Trassenpreise auf der Schiene steigen 2026 leicht

16. Dez. 2025Newsletter
Die Trassenpreise für den Schienengüterverkehr steigen im kommenden Jahr deutlich moderater als zunächst erwartet. Die Bundesnetzagentur hat das Trassenpreissystem (TPS) 2026 für das Schienennetz der DB InfraGO offiziell genehmigt. Während die Preise im Fernverkehr für Personenzüge (SPFV) leicht um 1,2 Prozent sinken, steigen sie im Schienengüterverkehr (SGV) um 6,1 Prozent und im Nahverkehr (SPNV) um 3,0 Prozent. Der Verband Deutscher Verkehrsunternehmen (VDV) bewertet die Entscheidung als „marktverträglich“.

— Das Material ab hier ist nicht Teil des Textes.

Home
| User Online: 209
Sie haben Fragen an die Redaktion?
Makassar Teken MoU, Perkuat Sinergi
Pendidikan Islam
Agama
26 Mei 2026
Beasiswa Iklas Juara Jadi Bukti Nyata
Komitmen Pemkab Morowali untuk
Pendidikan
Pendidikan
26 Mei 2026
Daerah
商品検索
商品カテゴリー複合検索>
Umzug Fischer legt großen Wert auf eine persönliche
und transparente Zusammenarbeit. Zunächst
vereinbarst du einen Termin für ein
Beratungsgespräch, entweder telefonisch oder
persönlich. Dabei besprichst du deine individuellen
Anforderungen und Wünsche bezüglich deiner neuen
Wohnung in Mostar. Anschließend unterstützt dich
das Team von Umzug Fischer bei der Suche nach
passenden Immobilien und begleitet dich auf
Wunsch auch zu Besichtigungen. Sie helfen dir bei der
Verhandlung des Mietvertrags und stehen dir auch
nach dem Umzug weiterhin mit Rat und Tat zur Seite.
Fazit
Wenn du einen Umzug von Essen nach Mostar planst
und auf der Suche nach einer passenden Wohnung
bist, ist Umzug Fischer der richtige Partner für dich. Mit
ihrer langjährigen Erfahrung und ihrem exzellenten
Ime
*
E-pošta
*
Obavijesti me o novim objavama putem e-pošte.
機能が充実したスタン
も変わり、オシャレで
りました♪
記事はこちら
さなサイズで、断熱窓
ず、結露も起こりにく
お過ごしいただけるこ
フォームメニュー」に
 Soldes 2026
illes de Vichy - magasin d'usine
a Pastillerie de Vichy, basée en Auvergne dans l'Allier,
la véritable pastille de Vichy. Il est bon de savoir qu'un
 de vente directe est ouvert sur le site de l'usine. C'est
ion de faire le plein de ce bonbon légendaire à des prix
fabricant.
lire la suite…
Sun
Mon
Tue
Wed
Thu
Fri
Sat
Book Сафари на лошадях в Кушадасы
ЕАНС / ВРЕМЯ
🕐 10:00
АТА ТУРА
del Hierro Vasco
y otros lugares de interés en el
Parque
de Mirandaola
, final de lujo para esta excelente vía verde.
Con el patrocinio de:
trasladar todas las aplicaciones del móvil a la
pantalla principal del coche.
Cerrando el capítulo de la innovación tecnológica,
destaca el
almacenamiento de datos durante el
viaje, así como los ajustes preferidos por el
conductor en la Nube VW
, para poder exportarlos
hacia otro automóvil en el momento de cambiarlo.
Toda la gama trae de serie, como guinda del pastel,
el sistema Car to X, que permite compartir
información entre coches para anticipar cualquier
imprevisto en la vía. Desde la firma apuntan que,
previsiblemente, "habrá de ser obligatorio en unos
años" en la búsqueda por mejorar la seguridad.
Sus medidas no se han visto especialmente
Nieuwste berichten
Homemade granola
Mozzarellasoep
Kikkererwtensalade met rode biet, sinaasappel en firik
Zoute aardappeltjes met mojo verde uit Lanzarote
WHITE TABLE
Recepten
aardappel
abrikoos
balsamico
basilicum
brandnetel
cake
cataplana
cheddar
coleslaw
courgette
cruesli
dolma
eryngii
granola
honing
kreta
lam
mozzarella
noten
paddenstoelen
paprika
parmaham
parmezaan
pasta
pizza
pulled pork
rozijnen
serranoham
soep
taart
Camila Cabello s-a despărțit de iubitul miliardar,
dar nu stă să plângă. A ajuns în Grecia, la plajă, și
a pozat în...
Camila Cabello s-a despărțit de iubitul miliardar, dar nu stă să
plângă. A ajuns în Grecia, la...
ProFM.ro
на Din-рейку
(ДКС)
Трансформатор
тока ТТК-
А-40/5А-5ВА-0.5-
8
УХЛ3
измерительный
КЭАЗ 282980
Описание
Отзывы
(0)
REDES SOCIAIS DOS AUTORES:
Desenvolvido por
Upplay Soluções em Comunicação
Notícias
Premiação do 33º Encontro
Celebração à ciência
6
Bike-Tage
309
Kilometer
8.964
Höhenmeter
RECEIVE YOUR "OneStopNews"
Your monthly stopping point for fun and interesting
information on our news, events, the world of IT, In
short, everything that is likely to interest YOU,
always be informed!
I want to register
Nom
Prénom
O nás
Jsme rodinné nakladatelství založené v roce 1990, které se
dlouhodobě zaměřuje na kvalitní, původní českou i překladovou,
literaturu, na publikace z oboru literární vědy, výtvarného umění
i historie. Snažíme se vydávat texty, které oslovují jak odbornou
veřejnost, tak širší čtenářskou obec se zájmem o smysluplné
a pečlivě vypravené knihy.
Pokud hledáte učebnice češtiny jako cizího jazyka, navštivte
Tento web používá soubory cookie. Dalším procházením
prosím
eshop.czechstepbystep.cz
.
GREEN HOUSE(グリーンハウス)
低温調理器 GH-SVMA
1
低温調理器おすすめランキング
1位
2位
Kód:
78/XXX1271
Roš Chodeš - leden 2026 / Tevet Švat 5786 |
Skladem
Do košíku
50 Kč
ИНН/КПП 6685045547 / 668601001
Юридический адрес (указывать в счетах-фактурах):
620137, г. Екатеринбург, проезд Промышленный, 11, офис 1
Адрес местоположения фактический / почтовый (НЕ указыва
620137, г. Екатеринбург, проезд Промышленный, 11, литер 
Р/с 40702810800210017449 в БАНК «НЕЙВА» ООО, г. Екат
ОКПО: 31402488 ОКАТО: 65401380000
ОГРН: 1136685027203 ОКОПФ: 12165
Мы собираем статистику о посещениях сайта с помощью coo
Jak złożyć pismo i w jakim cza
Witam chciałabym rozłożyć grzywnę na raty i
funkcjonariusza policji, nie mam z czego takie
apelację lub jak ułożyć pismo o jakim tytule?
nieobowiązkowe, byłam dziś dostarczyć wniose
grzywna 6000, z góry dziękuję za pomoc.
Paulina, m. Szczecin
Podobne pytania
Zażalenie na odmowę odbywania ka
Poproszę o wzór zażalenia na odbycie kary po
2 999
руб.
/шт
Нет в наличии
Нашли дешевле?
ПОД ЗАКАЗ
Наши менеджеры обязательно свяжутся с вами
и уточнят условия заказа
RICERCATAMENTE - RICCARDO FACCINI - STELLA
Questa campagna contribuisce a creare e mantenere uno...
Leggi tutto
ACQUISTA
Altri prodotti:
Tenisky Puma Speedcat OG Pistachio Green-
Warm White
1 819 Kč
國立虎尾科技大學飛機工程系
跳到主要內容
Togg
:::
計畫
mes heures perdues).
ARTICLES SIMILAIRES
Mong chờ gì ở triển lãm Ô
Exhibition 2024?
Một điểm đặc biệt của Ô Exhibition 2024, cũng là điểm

Trassenentgelte steigen im Schnitt um 2,4 Prozent
Mit ihrem Beschluss vom 11. Dezember 2025 bestätigte die Bundesnetzagentur das TPS 2026 der DB InfraGO. Im Durchschnitt erhöhen sich die Trassenentgelte damit gegenüber dem Vorjahr um 2,4 Prozent. Zusätzlich wurde ein TraFöG-Fördersatz von 26,5 Prozent festgelegt, der insbesondere den Schienengüterverkehr finanziell entlasten soll.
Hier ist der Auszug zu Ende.